What is needed: Please produce an exact copy of only the lines from the one with "Замена стекла (без" through the last one of the material, without pictures.

Provided data:
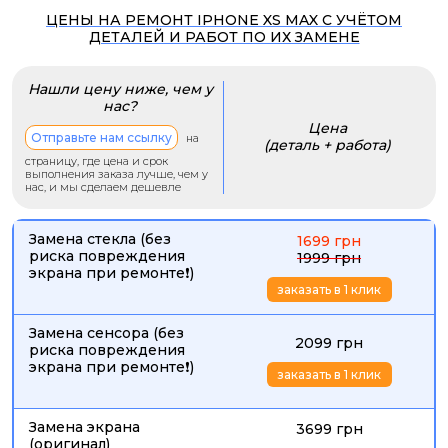
ЦЕНЫ НА РЕМОНТ IPHONE XS MAX С УЧЁТОМ
ДЕТАЛЕЙ И РАБОТ ПО ИХ ЗАМЕНЕ
Нашли цену ниже, чем у
нас?
Цена
Отправьте нам ссылку
на
(деталь + работа)
страницу, где цена и срок
выполнения заказа лучше, чем у
нас, и мы сделаем дешевле
Замена стекла (без
1699 грн
риска повреждения
1999 грн
экрана при ремонте❗)
заказать в 1 клик
Замена сенсора (без
2099 грн
риска повреждения
экрана при ремонте❗)
заказать в 1 клик
Замена экрана
3699 грн
(оригинал)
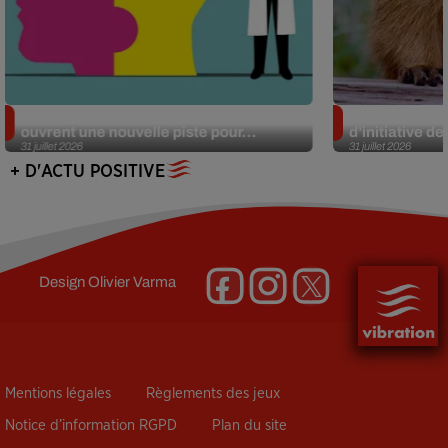
Alzheimer : des chercheurs japonais
Des marmottes
ouvrent une nouvelle piste pour...
d’initiative d
31 juillet 2026
31 juillet 2026
+ D'ACTU POSITIVE
Design
Olivier Varma
Mentions légales
Règlements des jeux
Notice d’information RGPD
Plan du site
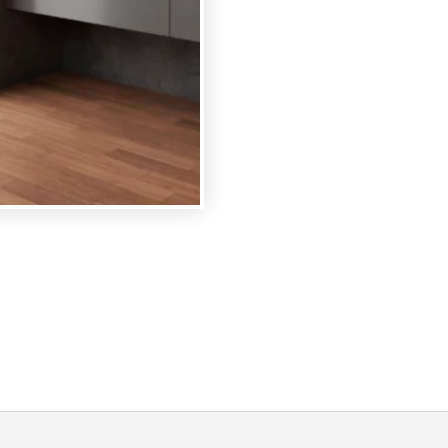
INOX
CON
NEBULIZZATORI
CROMO
LUCIDO
L.20
P.50
H.150
(5070CM)
-
(9912)
quantità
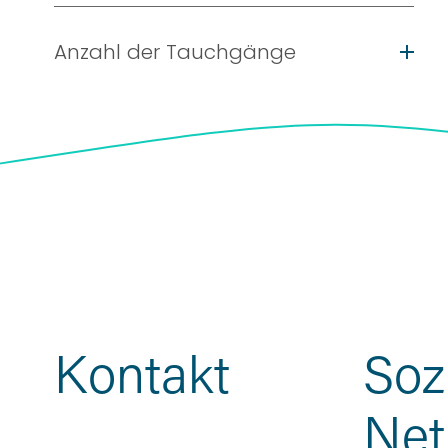
Anzahl der Tauchgänge
Kontakt
Sozi
Net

Exercise result:
Замена стекла (без
1699 грн
риска повреждения
1999 грн
экрана при ремонте❗)
заказать в 1 клик
Замена сенсора (без
2099 грн
риска повреждения
экрана при ремонте❗)
заказать в 1 клик
Замена экрана
3699 грн
(оригинал)
Alzheimer : des chercheurs japonais
Des marmottes
ouvrent une nouvelle piste pour...
d’initiative d
31 juillet 2026
31 juillet 2026
+ D'ACTU POSITIVE
Design
Olivier Varma
Mentions légales
Règlements des jeux
Notice d’information RGPD
Plan du site
INOX
CON
NEBULIZZATORI
CROMO
LUCIDO
L.20
P.50
H.150
(5070CM)
-
(9912)
quantità
Anzahl der Tauchgänge
Kontakt
Sozi
Net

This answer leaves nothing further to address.